(Aim of the task)
Only the lines from the beginning of the listing below through the line with "Datenschutzerklärung" belong in the answer; please print them exactly and drop the pictures.

(Material supplied)
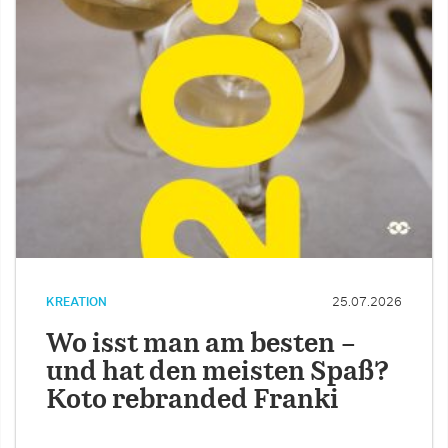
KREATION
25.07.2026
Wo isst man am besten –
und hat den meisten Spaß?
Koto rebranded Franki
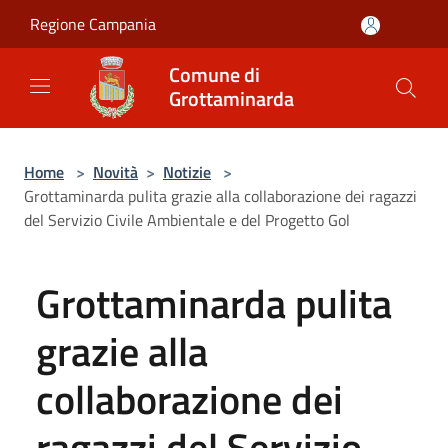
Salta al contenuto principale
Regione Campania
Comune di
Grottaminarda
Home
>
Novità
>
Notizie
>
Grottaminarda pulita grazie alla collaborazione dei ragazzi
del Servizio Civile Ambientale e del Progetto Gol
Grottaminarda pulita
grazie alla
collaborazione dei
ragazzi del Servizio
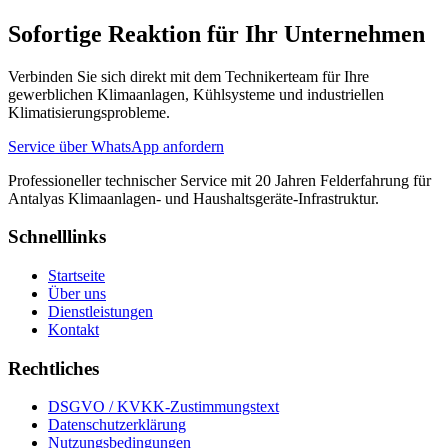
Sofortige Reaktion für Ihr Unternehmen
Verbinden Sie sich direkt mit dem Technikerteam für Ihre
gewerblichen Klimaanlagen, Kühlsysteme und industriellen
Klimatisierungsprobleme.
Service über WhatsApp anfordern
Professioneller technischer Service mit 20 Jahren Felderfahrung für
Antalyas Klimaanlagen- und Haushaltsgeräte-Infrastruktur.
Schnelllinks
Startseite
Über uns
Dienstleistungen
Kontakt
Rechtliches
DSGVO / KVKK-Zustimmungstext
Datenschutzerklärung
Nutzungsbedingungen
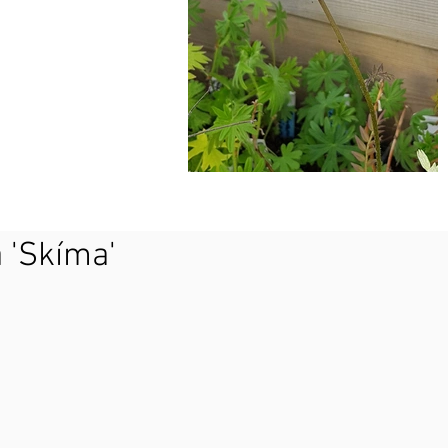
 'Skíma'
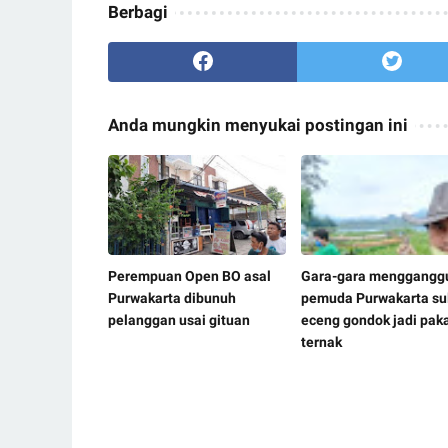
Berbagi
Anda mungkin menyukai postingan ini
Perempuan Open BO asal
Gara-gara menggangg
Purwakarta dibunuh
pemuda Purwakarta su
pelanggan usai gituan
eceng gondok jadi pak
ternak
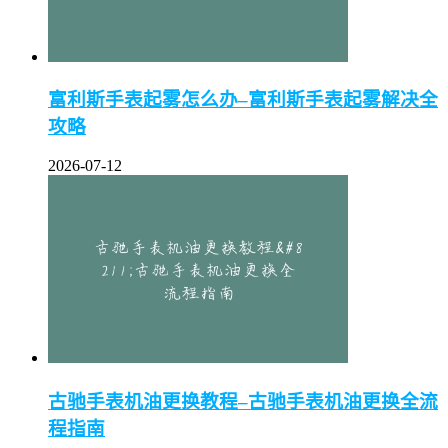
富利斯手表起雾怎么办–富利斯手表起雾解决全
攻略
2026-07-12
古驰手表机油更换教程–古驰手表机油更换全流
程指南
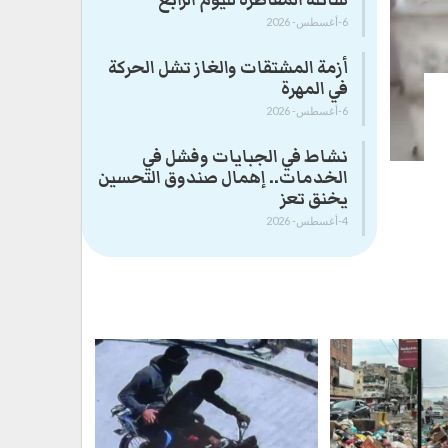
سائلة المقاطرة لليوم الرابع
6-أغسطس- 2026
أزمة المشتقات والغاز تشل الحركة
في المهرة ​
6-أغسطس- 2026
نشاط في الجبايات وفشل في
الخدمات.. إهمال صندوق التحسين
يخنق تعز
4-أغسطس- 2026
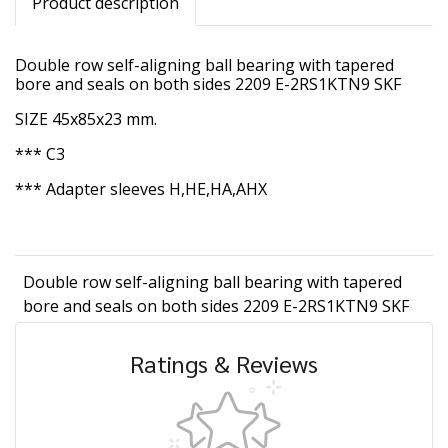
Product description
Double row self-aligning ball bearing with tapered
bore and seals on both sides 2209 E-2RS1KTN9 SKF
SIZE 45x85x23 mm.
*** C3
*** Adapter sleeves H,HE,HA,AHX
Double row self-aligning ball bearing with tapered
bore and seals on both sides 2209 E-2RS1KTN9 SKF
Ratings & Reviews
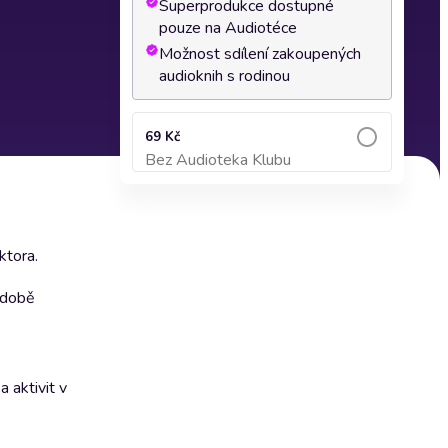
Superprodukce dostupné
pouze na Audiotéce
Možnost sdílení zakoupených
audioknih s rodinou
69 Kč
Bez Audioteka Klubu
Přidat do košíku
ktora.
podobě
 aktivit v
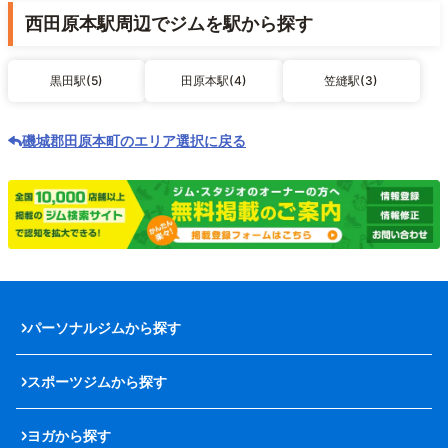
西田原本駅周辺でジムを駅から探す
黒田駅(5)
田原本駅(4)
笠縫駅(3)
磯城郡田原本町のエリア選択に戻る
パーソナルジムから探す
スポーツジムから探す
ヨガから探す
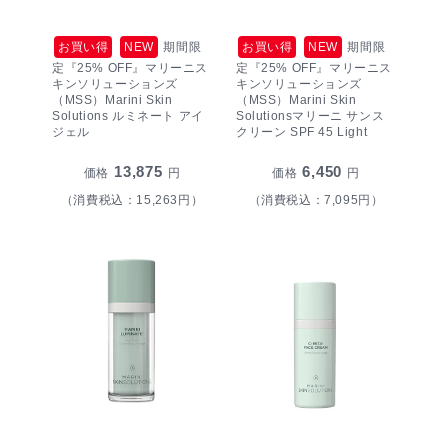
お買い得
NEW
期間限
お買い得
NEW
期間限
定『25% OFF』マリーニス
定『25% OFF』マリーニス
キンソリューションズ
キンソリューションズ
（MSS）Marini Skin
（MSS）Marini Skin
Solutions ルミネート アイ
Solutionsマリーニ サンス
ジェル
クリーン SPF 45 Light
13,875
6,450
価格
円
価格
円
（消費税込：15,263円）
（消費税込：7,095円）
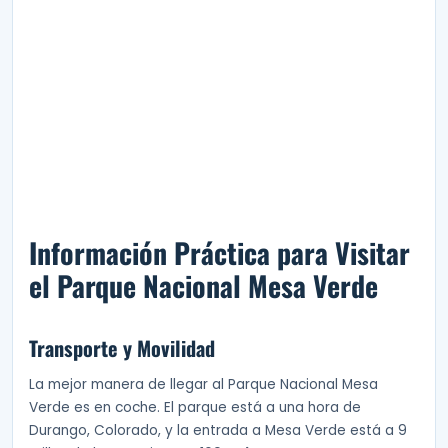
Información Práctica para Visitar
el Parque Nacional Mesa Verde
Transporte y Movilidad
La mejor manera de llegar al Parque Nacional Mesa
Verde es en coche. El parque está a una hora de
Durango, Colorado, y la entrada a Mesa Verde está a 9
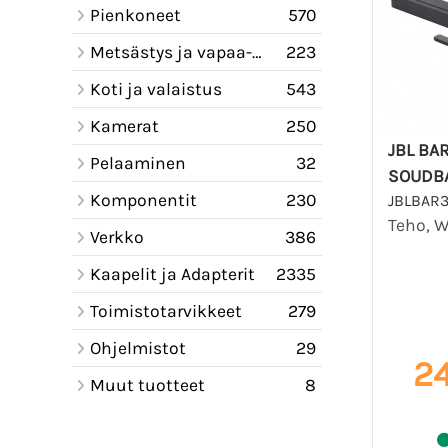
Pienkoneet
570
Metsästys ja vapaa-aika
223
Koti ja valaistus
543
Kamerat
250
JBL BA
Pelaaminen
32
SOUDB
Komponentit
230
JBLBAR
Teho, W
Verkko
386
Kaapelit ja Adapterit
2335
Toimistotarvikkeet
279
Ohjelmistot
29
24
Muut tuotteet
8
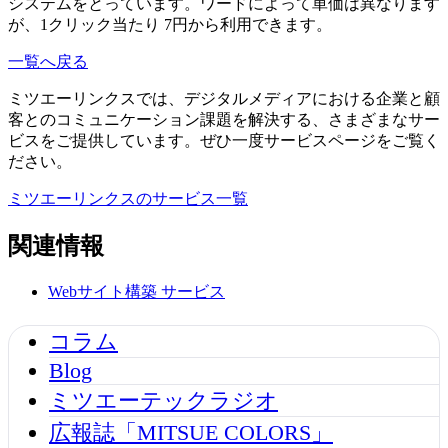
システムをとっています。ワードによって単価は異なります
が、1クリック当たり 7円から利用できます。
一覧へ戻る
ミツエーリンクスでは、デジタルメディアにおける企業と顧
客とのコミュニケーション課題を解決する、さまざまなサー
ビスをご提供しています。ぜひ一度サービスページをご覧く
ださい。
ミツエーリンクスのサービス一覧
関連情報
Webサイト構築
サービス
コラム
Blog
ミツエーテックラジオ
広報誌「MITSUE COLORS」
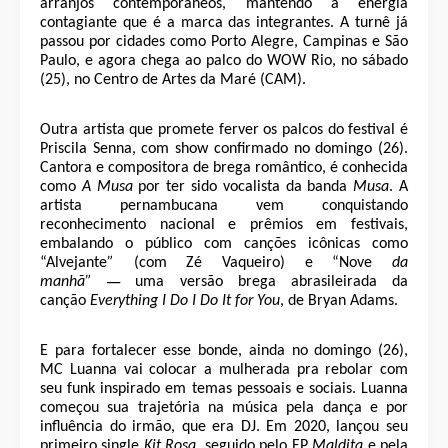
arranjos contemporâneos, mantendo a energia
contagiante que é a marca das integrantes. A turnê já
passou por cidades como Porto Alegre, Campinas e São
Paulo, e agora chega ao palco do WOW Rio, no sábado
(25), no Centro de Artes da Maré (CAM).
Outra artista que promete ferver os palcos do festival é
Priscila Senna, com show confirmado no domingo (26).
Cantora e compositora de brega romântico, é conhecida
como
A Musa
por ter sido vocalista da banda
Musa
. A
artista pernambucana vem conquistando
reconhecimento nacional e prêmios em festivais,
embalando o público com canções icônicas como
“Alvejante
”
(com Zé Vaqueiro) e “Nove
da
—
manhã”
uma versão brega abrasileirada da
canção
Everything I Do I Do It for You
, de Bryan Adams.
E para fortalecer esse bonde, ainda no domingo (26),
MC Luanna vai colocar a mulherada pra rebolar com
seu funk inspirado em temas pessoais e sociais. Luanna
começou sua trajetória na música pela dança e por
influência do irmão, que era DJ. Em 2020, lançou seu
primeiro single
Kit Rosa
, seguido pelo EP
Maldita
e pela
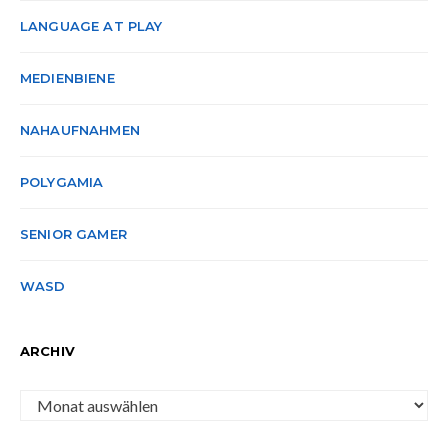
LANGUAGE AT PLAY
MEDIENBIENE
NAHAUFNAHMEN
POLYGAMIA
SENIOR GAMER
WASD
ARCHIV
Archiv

(Solution for this problem)
KREATION
25.07.2026
Wo isst man am besten –
und hat den meisten Spaß?
Koto rebranded Franki
Salta al contenuto principale
Regione Campania
Comune di
Grottaminarda
Home
>
Novità
>
Notizie
>
Grottaminarda pulita grazie alla collaborazione dei ragazzi
del Servizio Civile Ambientale e del Progetto Gol
Grottaminarda pulita
grazie alla
collaborazione dei
ragazzi del Servizio
Sofortige Reaktion für Ihr Unternehmen
Verbinden Sie sich direkt mit dem Technikerteam für Ihre
gewerblichen Klimaanlagen, Kühlsysteme und industriellen
Klimatisierungsprobleme.
Service über WhatsApp anfordern
Professioneller technischer Service mit 20 Jahren Felderfahrung für
Antalyas Klimaanlagen- und Haushaltsgeräte-Infrastruktur.
Schnelllinks
Startseite
Über uns
Dienstleistungen
Kontakt
Rechtliches
DSGVO / KVKK-Zustimmungstext
Datenschutzerklärung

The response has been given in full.